Tirade du faux prophète Doheim (1347 AU – 1387 AU), mort d’une chute de falaise accidentelle après avoir tenté d’observer la comète Serolb.

Nous avions traversé la frontière. Nous nous étions engouffrés dans les entrailles de la forêt. Un vent nouveau soufflait autour de nous : le monde s’apprêtait à changer. Et nous en étions conscients.

Quelques filets de lumière blafarde coulaient le long du versant depuis lequel nous guettions l’ennemi. Il était difficile d’entrevoir le radieux ciel sous cette dense canopée, toutefois, des flaques brunâtres reflétaient des onces d’éclats dorés. D’un vert puissant brillait le feuillage des cèdres, d’une intensité pareille à celle des halliers. Au creux de la sylve s’enfouissaient les profondeurs de l’inconnu, invaincue aurore d’une clairière à proximité, illuminée de nitescence. Sous la végétation amoncelée s’insinuaient des fanges, comme nos foulées sur le sol spongieux l’indiquaient. Nous ne sentions rien sinon le fond boisé. Nous ne touchions rien sinon la poignée de notre arme.

Nos oreilles, au contraire, vibraient à chacune de nos impulsions. Au loin retentissaient grognements et couinements du gibier local tandis que troglodytes et circaètes entamaient leur envol. Étaient-ils mus par un quelconque instinct ? Peut-être se réfugiaient-ils dans un endroit plus sûr… Ici nous ne serions point dérangés. Tout était placide. Trop placide.

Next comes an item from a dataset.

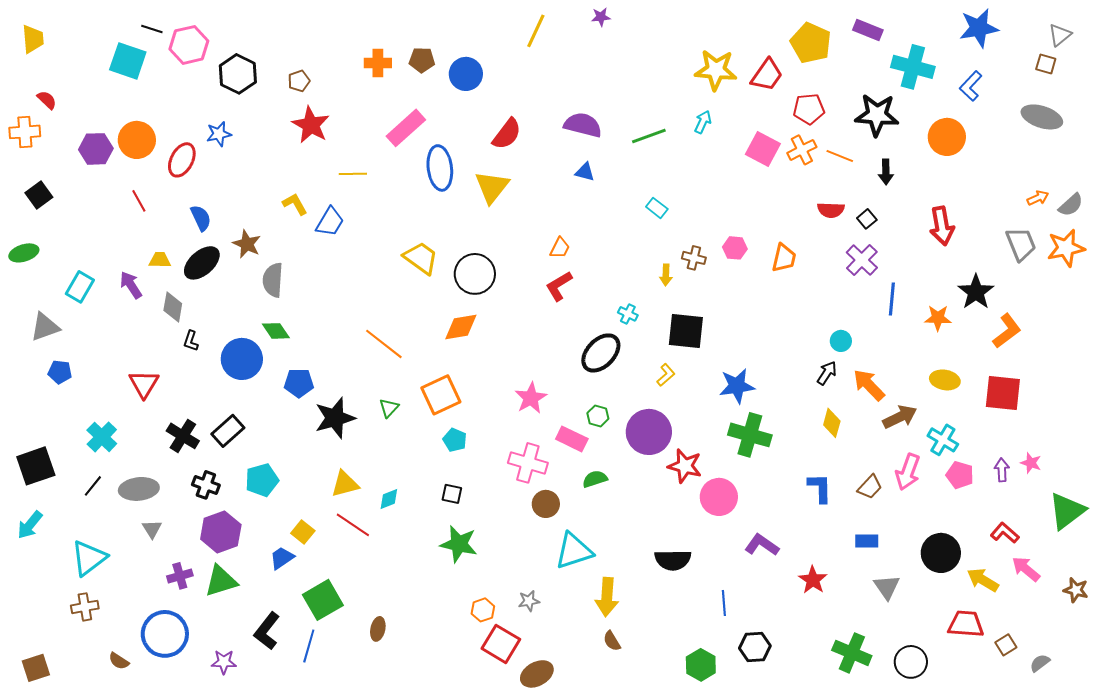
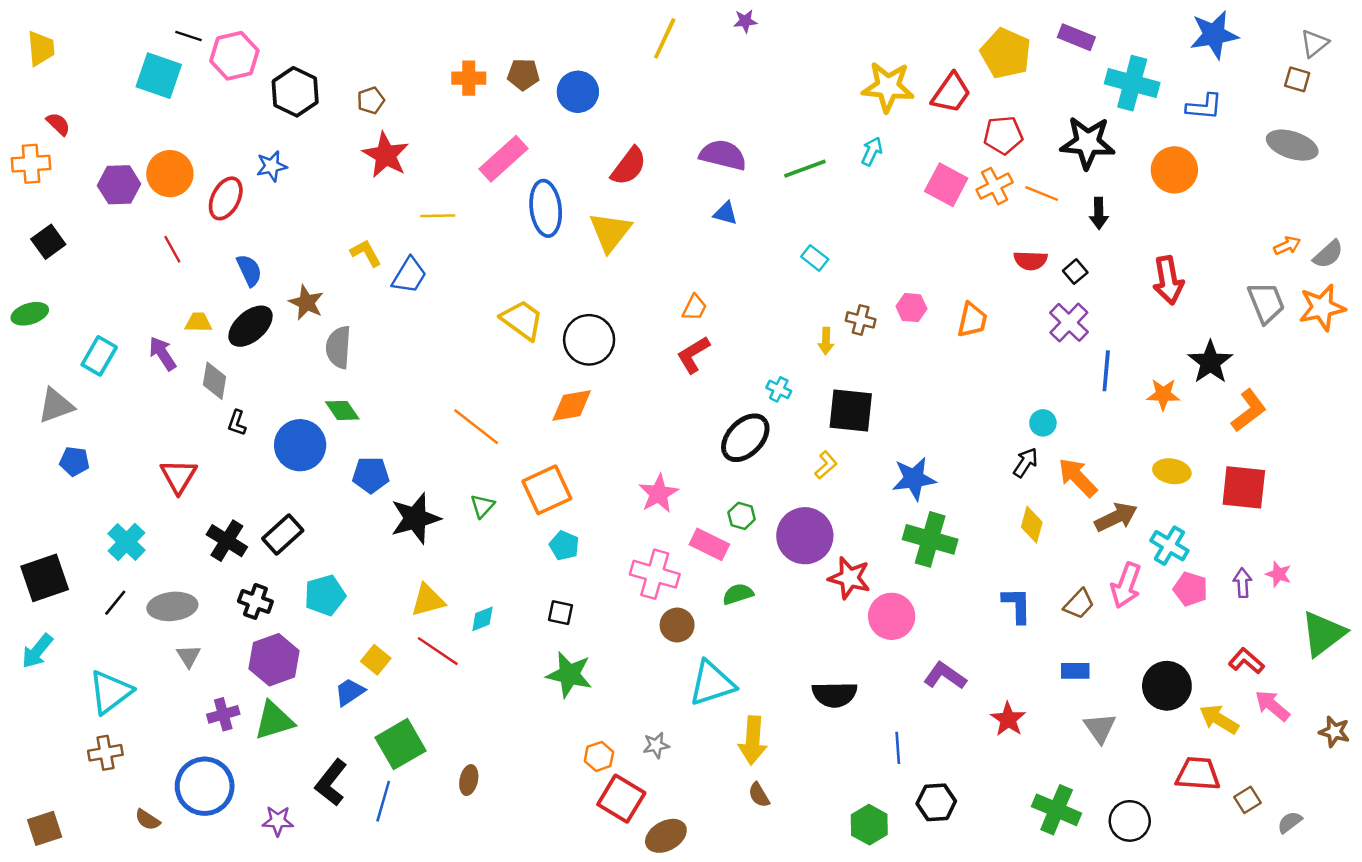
blue L-shape: (971, 86) -> (1204, 107), turned -128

Notre formation était prête. Une paire de généraux, une quinzaine de commandants et une trentaine de sergents s’alignaient en contrebas, parés à tonner leurs instructions. Derrière eux dominaient les hardis fantassins au bouclier brandi que côtoyaient les lanciers. Archers et arbalétriers de tous les grades jalonnaient l’arrière-garde par centaines. Et le reste ? Nous, bien sûr… Les fantassins dont les mains frissonnaient au détour de notre lame. Anciennes recrues au centre d’une troupe aux aguets. Pourtant, de là où nous étions, nous disposions d’une vue parfaite sur l’ennemi… La largeur de cette clairière, intruse dans cette dense forêt, y aidait beaucoup, tout autant que notre position, au sommet d’une pente.

Notre premier heurt avec les Ridilanais. Nul ne pouvait prédire si cette impression était la bonne…. Femmes et hommes à la silhouette fuselée en exact contraste avec nous, portant des armes similaires aux nôtres. Mais ils étaient enveloppés dans une pénombre où rayonnait leur pâle figure dénudée d’expression. Étaient-ils vraiment des soldats ? Alors pourquoi se vêtaient-ils d’une tunique anthracite aux manches pendantes ? À peine leurs brassards, épaulières et jambières consolidaient leur équipement !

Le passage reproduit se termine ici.